Retype all of the listing exactly, passing over any picture you find.

◆ EXERCISE DATA

⁂

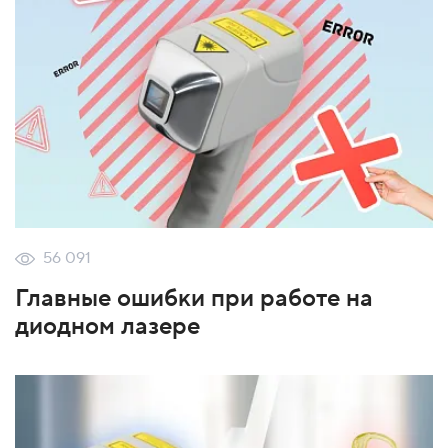
56 091
Главные ошибки при работе на
диодном лазере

⁂

◆ YOUR RESPONSE
56 091
Главные ошибки при работе на
диодном лазере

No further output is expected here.